Of course, this could be done, but that would make method 3 or 4 far longer than shown here. Method 2 is the only sensible way to solve this question.
I used method #2. The first method was crazy complicated. I didn't even think of the 3rd and 4th methods.
If you subtract the 1 over, you get 7/10 = 1 / (a + 1 / (b + 1 / c )) so you can multiply top and bottom by 7 so the denominators are equal so 10 = 7(a + 1 / (b + 1 / c ).
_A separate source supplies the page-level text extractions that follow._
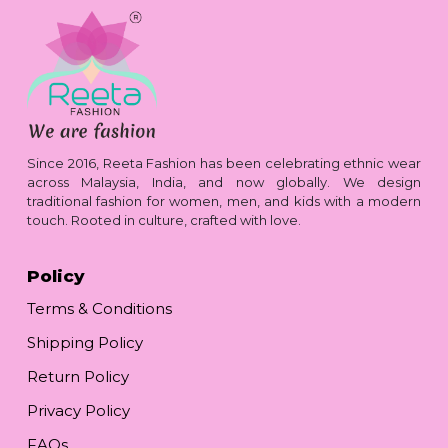
Since 2016, Reeta Fashion has been celebrating ethnic wear
across Malaysia, India, and now globally. We design
traditional fashion for women, men, and kids with a modern
touch. Rooted in culture, crafted with love.
Policy
Terms & Conditions
Shipping Policy
Return Policy
Privacy Policy
FAQs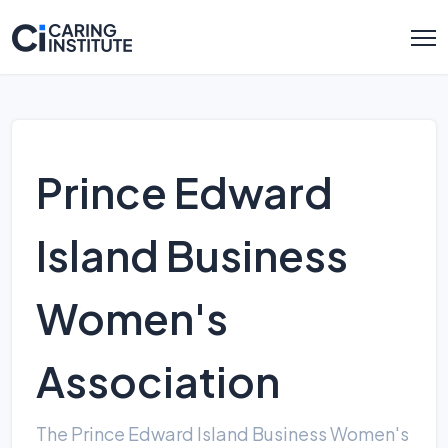
Prince Edward
Island Business
Women's
Association
The Prince Edward Island Business Women's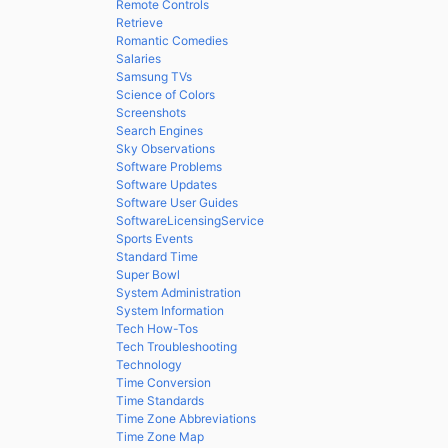
Remote Controls
Retrieve
Romantic Comedies
Salaries
Samsung TVs
Science of Colors
Screenshots
Search Engines
Sky Observations
Software Problems
Software Updates
Software User Guides
SoftwareLicensingService
Sports Events
Standard Time
Super Bowl
System Administration
System Information
Tech How-Tos
Tech Troubleshooting
Technology
Time Conversion
Time Standards
Time Zone Abbreviations
Time Zone Map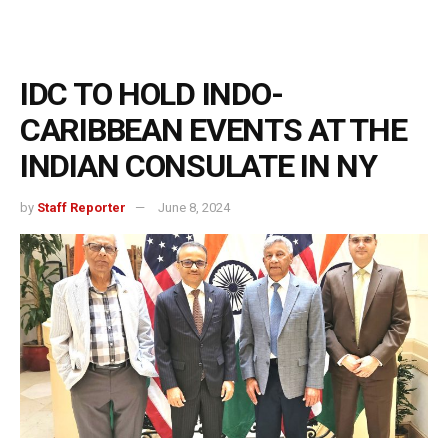
IDC TO HOLD INDO-
CARIBBEAN EVENTS AT THE
INDIAN CONSULATE IN NY
by
Staff Reporter
June 8, 2024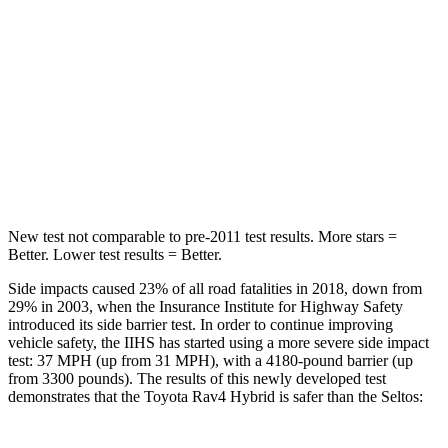
Spine Acceleration
49 G’s
63 G’s
Into Pole
STARS
5 Stars
5 Stars
Spine Acceleration
36 G’s
41 G’s
New test not comparable to pre-2011 test results.
More stars =
Better. Lower test results = Better.
Side impacts caused 23% of all road fatalities in 2018, down from
29% in 2003, when the Insurance Institute for Highway Safety
introduced its side barrier test. In order to continue improving
vehicle safety, the IIHS has started using a more severe side impact
test: 37 MPH
(up from 31
MPH), with a 4180-pound barrier (up
from 3300 pounds). The results of this newly developed test
demonstrates that the Toyota Rav4 Hybrid is safer than the Seltos: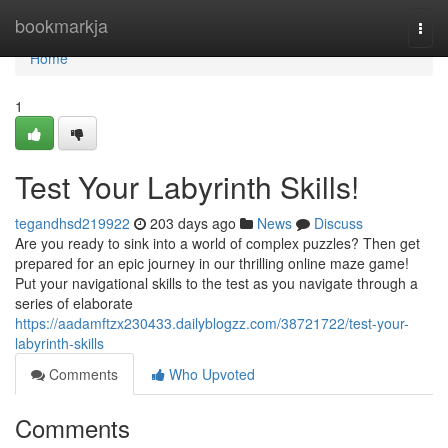
Home
bookmarkja
Togg
navi
Home
1
Test Your Labyrinth Skills!
tegandhsd219922
203 days ago
News
Discuss
Are you ready to sink into a world of complex puzzles? Then get
prepared for an epic journey in our thrilling online maze game!
Put your navigational skills to the test as you navigate through a
series of elaborate
https://aadamftzx230433.dailyblogzz.com/38721722/test-your-
labyrinth-skills
Comments
Who Upvoted
Comments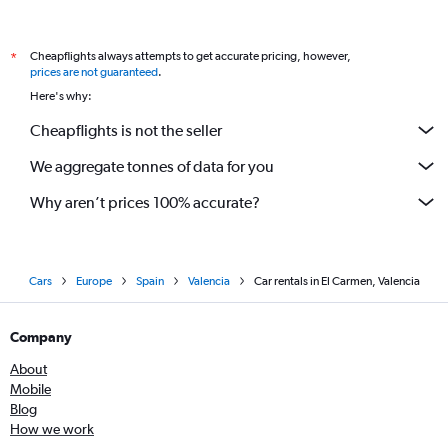
Cheapflights always attempts to get accurate pricing, however,
*
prices are not guaranteed
.
Here's why:
Cheapflights is not the seller
We aggregate tonnes of data for you
Why aren’t prices 100% accurate?
Cars
Europe
Spain
Valencia
Car rentals in El Carmen, Valencia
Company
About
Mobile
Blog
How we work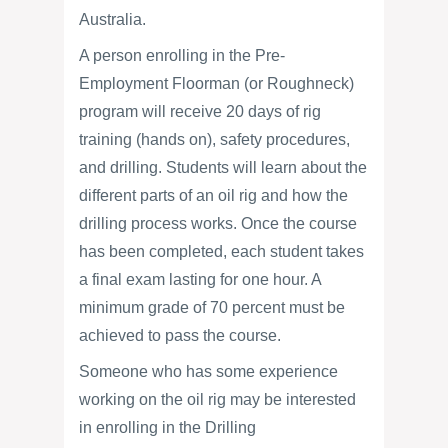
Australia.
A person enrolling in the Pre-
Employment Floorman (or Roughneck)
program will receive 20 days of rig
training (hands on), safety procedures,
and drilling. Students will learn about the
different parts of an oil rig and how the
drilling process works. Once the course
has been completed, each student takes
a final exam lasting for one hour. A
minimum grade of 70 percent must be
achieved to pass the course.
Someone who has some experience
working on the oil rig may be interested
in enrolling in the Drilling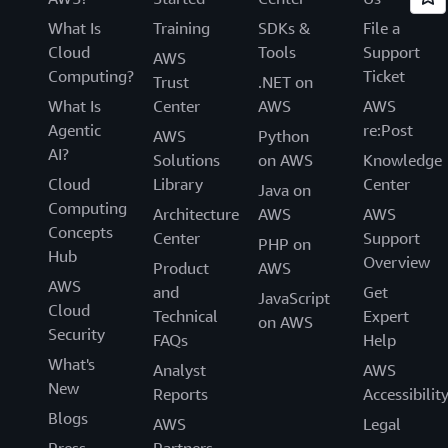
What Is
Training
SDKs &
File a
Cloud
Tools
Support
AWS
Computing?
Ticket
Trust
.NET on
What Is
Center
AWS
AWS
Agentic
re:Post
AWS
Python
AI?
Solutions
on AWS
Knowledge
Cloud
Library
Center
Java on
Computing
Architecture
AWS
AWS
Concepts
Center
Support
PHP on
Hub
Overview
Product
AWS
AWS
and
Get
JavaScript
Cloud
Technical
Expert
on AWS
Security
FAQs
Help
What's
Analyst
AWS
New
Reports
Accessibilit
Blogs
AWS
Legal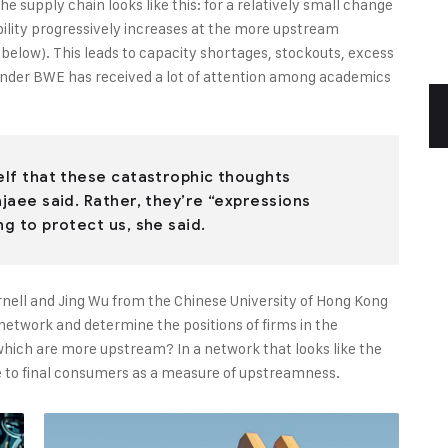
 supply chain looks like this: for a relatively small change
bility progressively increases at the more upstream
e below). This leads to capacity shortages, stockouts, excess
onder BWE has received a lot of attention among academics
self that these catastrophic thoughts
ajaee said. Rather, they’re “expressions
ng to protect us, she said.
rnell and Jing Wu from the Chinese University of Hong Kong
y network and determine the positions of firms in the
ich are more upstream? In a network that looks like the
nce to final consumers as a measure of upstreamness.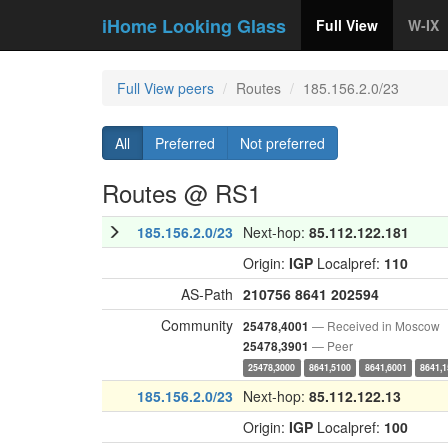
iHome Looking Glass
Full View
W-IX
Full View peers
Routes
185.156.2.0/23
All
Preferred
Not preferred
Routes @ RS1
185.156.2.0/23
Next-hop:
85.112.122.181
Origin:
IGP
Localpref:
110
AS-Path
210756
8641
202594
Community
— Received in Moscow
25478,4001
— Peer
25478,3901
25478,3000
8641,5100
8641,6001
8641,
185.156.2.0/23
Next-hop:
85.112.122.13
Origin:
IGP
Localpref:
100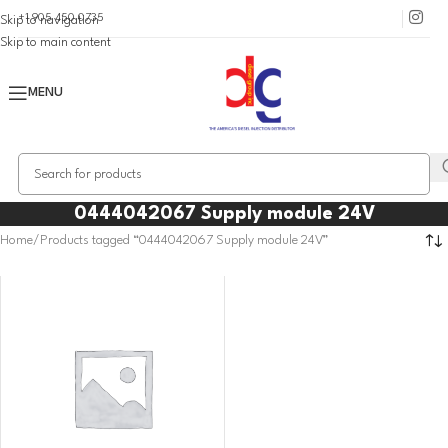
+1 905 450 0735
Skip to navigation
Skip to main content
MENU
0444042067 Supply module 24V
Home
Products tagged “0444042067 Supply module 24V”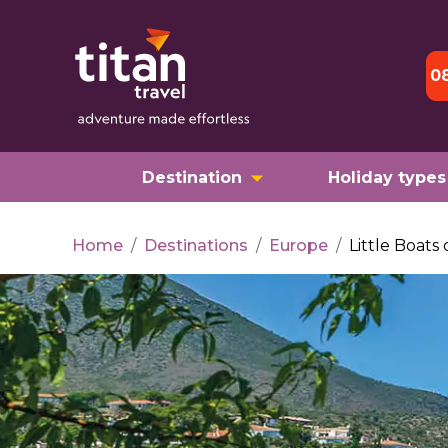
0
Destination
Holiday types
Home
/
Destinations
/
Europe
/
Little Boats 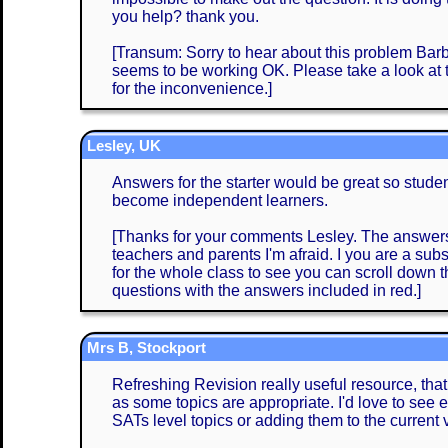
you help? thank you.
[Transum: Sorry to hear about this problem Barba
seems to be working OK. Please take a look at
for the inconvenience.]
Lesley, UK
Answers for the starter would be great so stud
become independent learners.
[Thanks for your comments Lesley. The answers 
teachers and parents I'm afraid. I you are a subs
for the whole class to see you can scroll down
questions with the answers included in red.]
Mrs B, Stockport
Refreshing Revision really useful resource, that
as some topics are appropriate. I'd love to see e
SATs level topics or adding them to the current 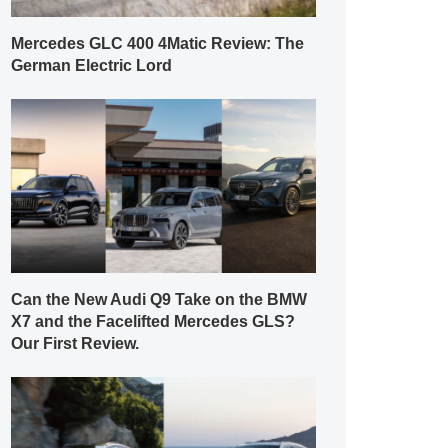
Mercedes GLC 400 4Matic Review: The
German Electric Lord
Can the New Audi Q9 Take on the BMW
X7 and the Facelifted Mercedes GLS?
Our First Review.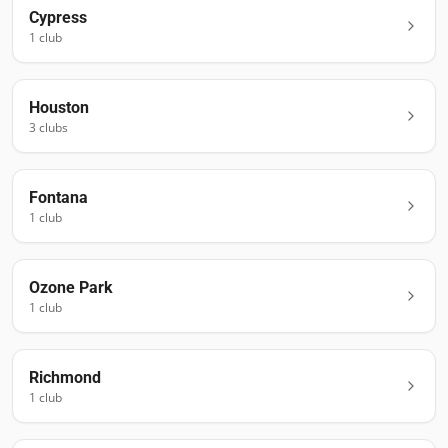
Cypress
1
club
Houston
3
club
s
Fontana
1
club
Ozone Park
1
club
Richmond
1
club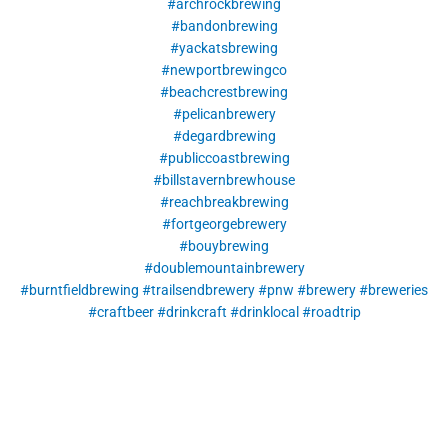
#archrockbrewing
#bandonbrewing
#yackatsbrewing
#newportbrewingco
#beachcrestbrewing
#pelicanbrewery
#degardbrewing
#publiccoastbrewing
#billstavernbrewhouse
#reachbreakbrewing
#fortgeorgebrewery
#bouybrewing
#doublemountainbrewery
#burntfieldbrewing
#trailsendbrewery
#pnw
#brewery
#breweries
#craftbeer
#drinkcraft
#drinklocal
#roadtrip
And dividing 7 and noticing that 10/7 is 1 + 3/7 so a must be 1 and the rest is 3/7, and doing some of the same stuff to the rest, you can easily find b and c.
..its even easier ...
Edit: added some steps for clarity ..
[a, b and c are positive integers]
consider 17/10 = 1 + ( 1 / ( a + 1 / ( b + 1 / c ) ) ->
1 + 7/10 = 1 + ( 1 / ( a + 1 / ( b + 1 / c ) ) ->
10/7 = a + 1 / ( b + 1 / c ) ->
7/7 + 3/7 = a + 1 / ( b + 1 / c ) give a = 7/7 = 1->
6/3 + 1/3 = b + 1 / c gives b = 6/3 = 2 ->
1/3 = 1/c gives c = 3
Note: if m/n = 1/k -> n/m = k -> n=mk
@@Patrik6920 So, exactly what I did.
@@maxhagenauer24 Yes..
@@Patrik6920I too applied the same method and could answer in 37 seconds without using pen and paper.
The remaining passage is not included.